# Serving
The cnvrg platform enables the quick and easy publishing and deploying of models on Kubernetes clusters, supporting three types of endpoints: web services, batch predictions, and Kafka streams.
For web services, cnvrg automatically encases the code and model in a lightweight REST API, exposes it to the web, generates an authentication token to protect the endpoint use, and automatically builds comprehensive model tracking and monitoring tools.
For batch predictions, cnvrg creates a model endpoint that remains inactive with zero pods until making a prediction. The endpoint then scales up as needed and scales back down after completing the prediction.
For Kafka streams, cnvrg integrates model predictions with existing Kafka streams, ingests them, and performs real-time predictions with complex model monitoring features.
The topics in this page:
# Service Requirements
Creating cnvrg services is a simple process, but there are some requirements that the code must meet for the endpoint service to function correctly.
# Predict function
Before deploying an endpoint, complete the following predict function-related steps to ensure the code adheres to cnvrg requirements:
- Create a predict function that queries the supplied model and returns the output as a simple object or a type compatible to a Flask's Jsonify function. Note: You cannot return an existing Jsonify object as cnvrg performs this function.
- Reference the predict function's query similarly to this:
def predict(*input):
, as cnvrg sends the query's input to your code exactly as entered. Note: The name of the file containing the function cannot contain a dash (-
) in it. - Enable Function accepts file as input for the service to expect a Base64 encoded file, which cnvrg then decodes and passes to the predict function.
TIP
Because cnvrg constructs the service using the code supplied, users can execute any script within the predict function from their Git repository and project files. This allows users to process inputs and trigger other logic in addition to querying their model.
# Predict function examples
The following sections list several predict function examples:
Example 1: Receiving a sentence for sentiment analysis and processing it before using the model.
def predict(sentence): encoded = encode_sentence(sentence) pred = np.array([encoded]) pred = vectorize_sequences(pred) a = model.predict(pred) return str(a[0][0])
Example 2: Receiving an array and parsing it before using the model.
def predict(*data): data = np.asarray(data) a=model.predict(data) return round(a[0][0],0)

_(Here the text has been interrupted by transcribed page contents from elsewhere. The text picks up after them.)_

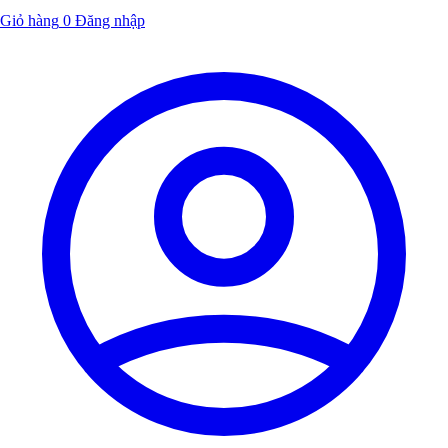
Giỏ hàng
0
Đăng nhập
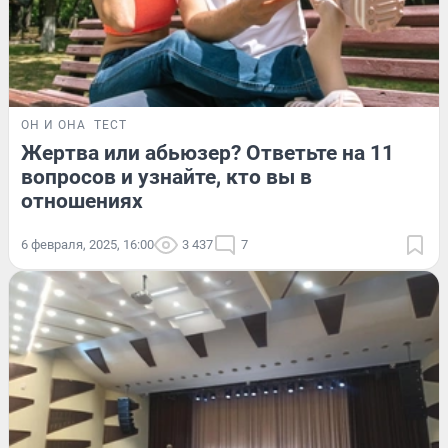
ОН И ОНА
ТЕСТ
Жертва или абьюзер? Ответьте на 11
вопросов и узнайте, кто вы в
отношениях
6 февраля, 2025, 16:00
3 437
7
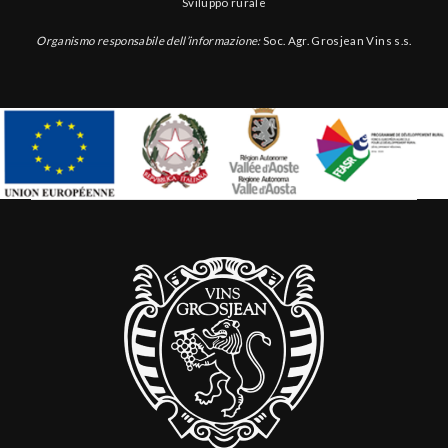
Sviluppo rurale
Organismo responsabile dell’informazione:
Soc. Agr. Grosjean Vins s.s.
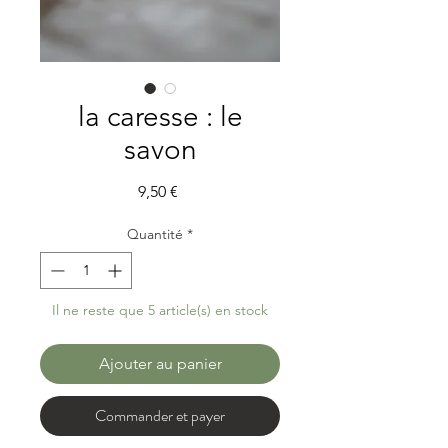
la caresse : le
savon
Prix
9,50 €
Quantité
*
Il ne reste que 5 article(s) en stock
Ajouter au panier
Commander et payer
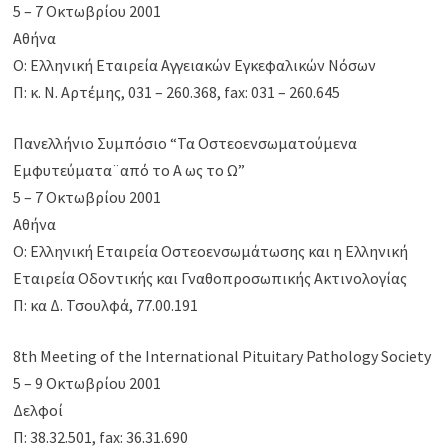
5 – 7 Οκτωβρίου 2001
Αθήνα
Ο: Ελληνική Εταιρεία Αγγειακών Εγκεφαλικών Νόσων
Π: κ. Ν. Αρτέμης, 031 – 260.368, fax: 031 – 260.645
Πανελλήνιο Συμπόσιο “Τα Οστεοενσωματούμενα
Εμφυτεύματα¨από το Α ως το Ω”
5 – 7 Οκτωβρίου 2001
Αθήνα
Ο: Ελληνική Εταιρεία Οστεοενσωμάτωσης και η Ελληνική
Εταιρεία Οδοντικής και Γναθοπροσωπικής Ακτινολογίας
Π: κα Δ. Τσουλφά, 77.00.191
8th Meeting of the International Pituitary Pathology Society
5 – 9 Οκτωβρίου 2001
Δελφοί
Π: 38.32.501, fax: 36.31.690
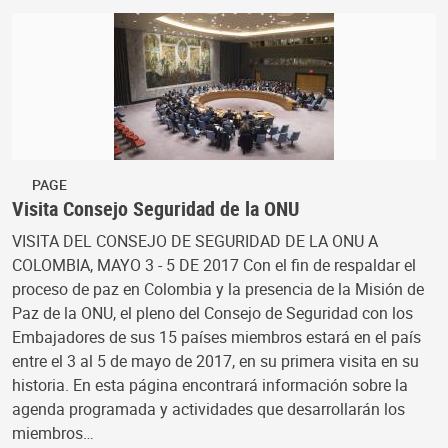
PAGE
Visita Consejo Seguridad de la ONU
VISITA DEL CONSEJO DE SEGURIDAD DE LA ONU A
COLOMBIA, MAYO 3 - 5 DE 2017 Con el fin de respaldar el
proceso de paz en Colombia y la presencia de la Misión de
Paz de la ONU, el pleno del Consejo de Seguridad con los
Embajadores de sus 15 países miembros estará en el país
entre el 3 al 5 de mayo de 2017, en su primera visita en su
historia. En esta página encontrará información sobre la
agenda programada y actividades que desarrollarán los
miembros…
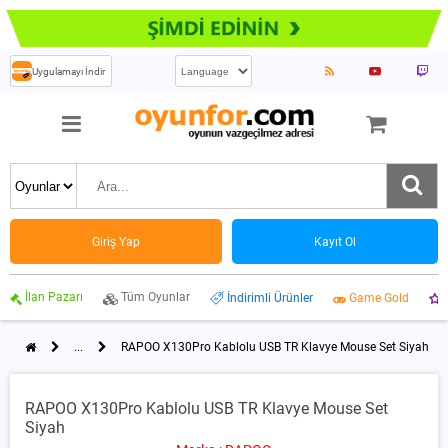
Uygulamayı İndir
Giriş Yap
Kayıt Ol
İlan Pazarı
Tüm Oyunlar
İndirimli Ürünler
Game Gold
...
RAPOO X130Pro Kablolu USB TR Klavye Mouse Set Siyah
RAPOO X130Pro Kablolu USB TR Klavye Mouse Set
Siyah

Example 3: Receiving a file and processing it before using the model.
def predict(file_path): img = load_img(file_path, grayscale=True, target_size=(28, 28)) img = img_to_array(img) img = img.reshape(1, 28, 28, 1) img = img.astype('float32') img = img / 255.0 digit = model.predict_classes(img) return str(digit[0])
Example 4: Receiving multiple parameters.
def predict(a, b, c): prediction = model.predict(a, b) result = prediction[0] - c return str(result)
# Preprocess Function
All endpoints can optionally include a preprocessing function. Similar to the predict function, the preprocess function receives and processes all inputs. Afterward, the preprocess function's output is then used as the input for the predict function.
This simplifies applying any processing on the inputs that may be required before making the prediction.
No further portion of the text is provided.